View contents of a .woff2 font file
Asked Answered
M

4

18

I'm trying to make sure that the .woff2 font file contains the same set of glyphs as one of my .ttf files. So, it would be really nice to view them somehow side by side, but I can not find any tool that makes the viewing of .woff2 file possible on Mac OS.

Could some of you more experienced people point me to one? Or maybe you know a better way of comparing two font files on a Mac?

Marsipobranch answered 5/9, 2017 at 16:20 Comment(0)
M
5

So, In the end I have not found any options to view the .woff file. To somebody struggling with this, here's what I did:

  1. Convert the woff font to ttf with one of the converters available online.
  2. Open the ttf file with your system default font viewer (FontBook on Mac), or one of the available for download (i.e. FontForge, FontExplorer X).

This probably is prone to errors during the conversion phase, but it's better than nothing.

Marsipobranch answered 13/9, 2017 at 8:47 Comment(0)
O
9

FontForge can open .woff2 Font files.
It's available for Windows, MacOS and Linux.

I my case it can open the Angular Material Icon Font so i can check which Icons are available within my Version of the File.
To get better performance you can Encoding > Compact (hide unused glyphs) within the Menu.

Outcross answered 6/12, 2022 at 16:30 Comment(2)
Scanning results in virustotal for this executable virustotal.com/gui/file/…Curren
@Curren Be aware that only the version you downloaded lead to your results. Every newer version of FontForge a least should be checked once again. If someone downloads it through some third party or unsecure network basically every file (executable) should be check. Thanks for making people aware to scanning executables via virustotal.Outcross
T
7

I was searching for something like this and I found FontTools: https://github.com/fonttools/fonttools

You can install it with Python's pip package manager:

pip install fonttools[ufo,lxml,woff,unicode]

Once installed, you may want to use the fonttools ttx command to extract the Glyphs table from both your fonts and them further compare the generated .ttx files:

fonttools ttx -t GSUB --flavor woff2 -o woff2.ttx some-font.woff2
fonttools ttx -t GSUB -o ttf.ttx some-font.ttf
diff woff2.ttx ttf.ttx
Theravada answered 4/6, 2020 at 23:28 Comment(1)
Nice tip. I find the "GlyphOrder" table a little easier to process. fonttools ttx -t GlyphOrder --flavor woff2 -o glyphs.xml my.woff2Parotid
D
6

I came across this powerful online tool FontDrop.

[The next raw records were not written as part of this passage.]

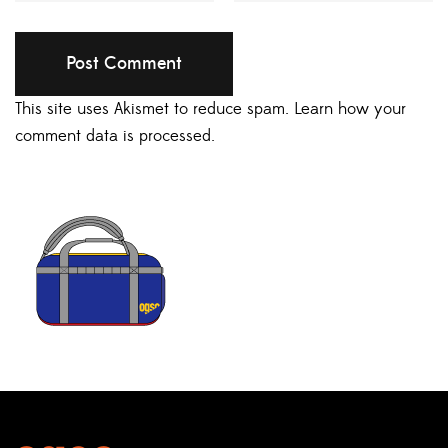
This site uses Akismet to reduce spam.
Learn how your
comment data is processed.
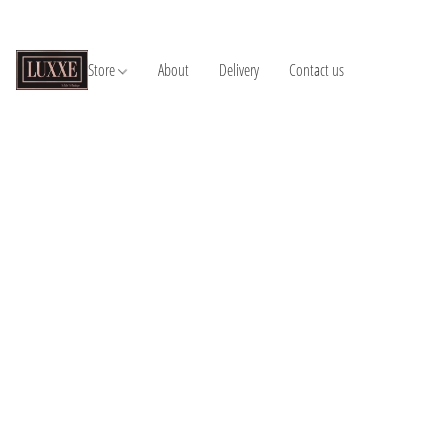
Store
About
Delivery
Contact us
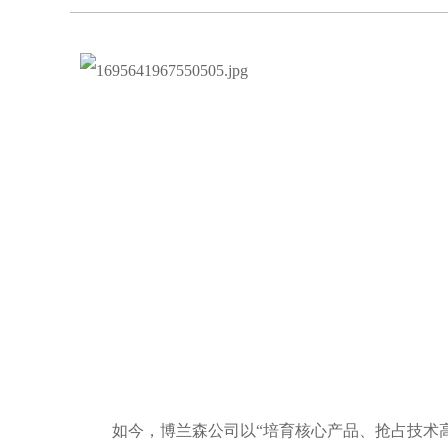
如今，博兰森公司以“培育核心产品、抢占技术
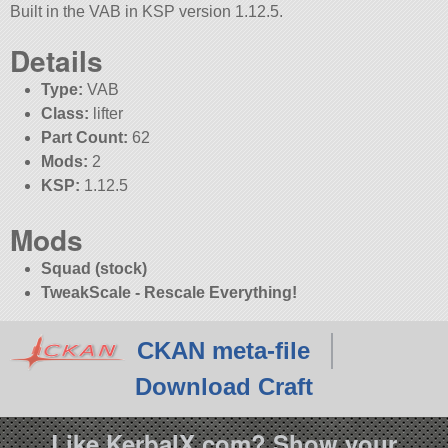
Built in the VAB in KSP version 1.12.5.
Details
Type:
VAB
Class:
lifter
Part Count:
62
Mods:
2
KSP:
1.12.5
Mods
Squad (stock)
TweakScale - Rescale Everything!
CKAN meta-file
Download Craft
Like KerbalX.com? Show your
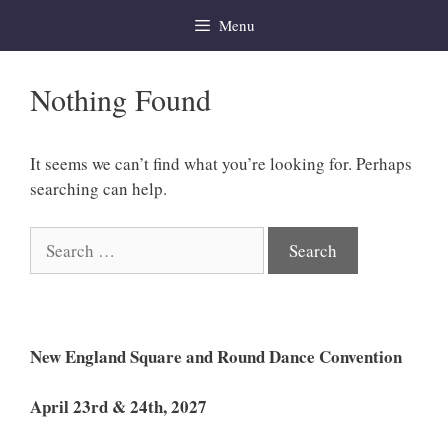
Skip
Menu
to
content
Nothing Found
It seems we can’t find what you’re looking for. Perhaps
searching can help.
Search
for:
New England Square and Round Dance Convention
April 23rd & 24th, 2027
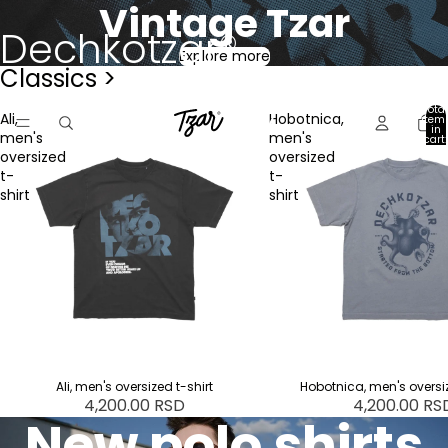
Vintage Tzar
Dechkotzar®
Explore more
Classics >
Total
Ali,
Hobotnica,
item
in
men's
men's
cart:
0
oversized
oversized
t-
t-
shirt
shirt
Ali, men's oversized t-shirt
Hobotnica, men's oversiz
4,200.00 RSD
4,200.00 RS
New polo shirts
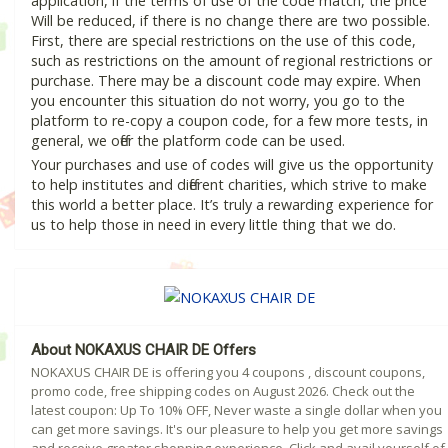
application, if the terms of use of the code match, the price
Will be reduced, if there is no change there are two possible.
First, there are special restrictions on the use of this code,
such as restrictions on the amount of regional restrictions or
purchase. There may be a discount code may expire. When
you encounter this situation do not worry, you go to the
platform to re-copy a coupon code, for a few more tests, in
general, we offer the platform code can be used.
Your purchases and use of codes will give us the opportunity
to help institutes and different charities, which strive to make
this world a better place. It’s truly a rewarding experience for
us to help those in need in every little thing that we do.
About NOKAXUS CHAIR DE Offers
NOKAXUS CHAIR DE is offering you 4 coupons , discount coupons,
promo code, free shipping codes on August 2026. Check out the
latest coupon: Up To 10% OFF, Never waste a single dollar when you
can get more savings. It's our pleasure to help you get more savings
and receive greater shopping experience. Click and avail yourself of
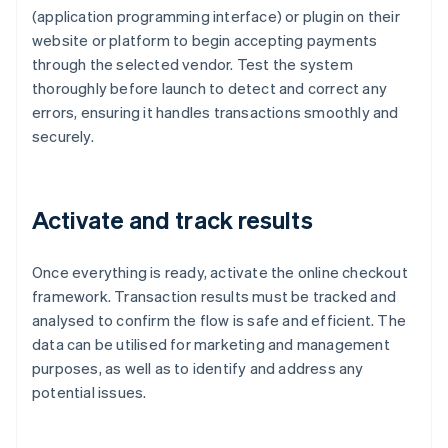
(application programming interface) or plugin on their
website or platform to begin accepting payments
through the selected vendor. Test the system
thoroughly before launch to detect and correct any
errors, ensuring it handles transactions smoothly and
securely.
Activate and track results
Once everything is ready, activate the online checkout
framework. Transaction results must be tracked and
analysed to confirm the flow is safe and efficient. The
data can be utilised for marketing and management
purposes, as well as to identify and address any
potential issues.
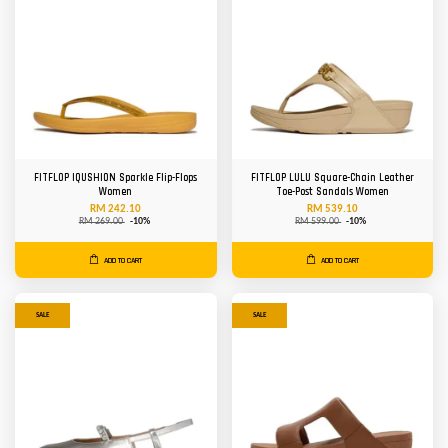
FITFLOP IQUSHION Sparkle Flip-Flops
FITFLOP LULU Square-Chain Leather
Women
Toe-Post Sandals Women
RM 242.10
RM 539.10
RM 269.00
-10%
RM 599.00
-10%
ADD TO CART
ADD TO CART
SALE
SALE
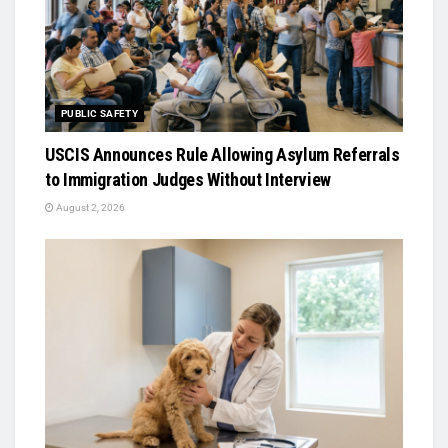
PUBLIC SAFETY
USCIS Announces Rule Allowing Asylum Referrals
to Immigration Judges Without Interview
August 2, 2026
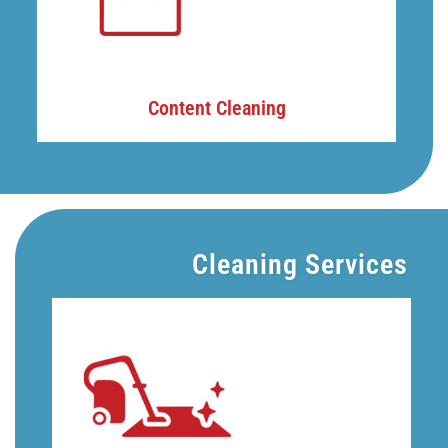
Content Cleaning
Cleaning Services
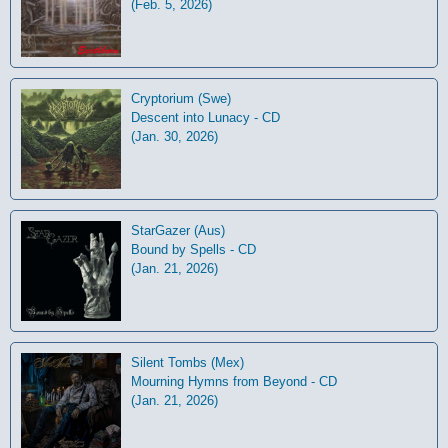
(Feb. 5, 2026)
Cryptorium (Swe)
Descent into Lunacy - CD
(Jan. 30, 2026)
StarGazer (Aus)
Bound by Spells - CD
(Jan. 21, 2026)
Silent Tombs (Mex)
Mourning Hymns from Beyond - CD
(Jan. 21, 2026)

  • It supports viewing of both .woff and .woff2 file formats.
  • Has a variety of features like showing the glyphs, ligatures and other detailed metadata as well.
Diantha answered 16/1 at 19:18 Comment(1)
Ah, glad to hear they've added support for woff2. It was still missing in ~2022 – probably mainly because fontdrop is based on opentype.js which decided to not include "onboard" woff2 as it would require to add a quite complex brotli decompression algorithm to the core – I thing a rather questionable design decision.Alanis
M
5

So, In the end I have not found any options to view the .woff file. To somebody struggling with this, here's what I did:

  1. Convert the woff font to ttf with one of the converters available online.
  2. Open the ttf file with your system default font viewer (FontBook on Mac), or one of the available for download (i.e. FontForge, FontExplorer X).

This probably is prone to errors during the conversion phase, but it's better than nothing.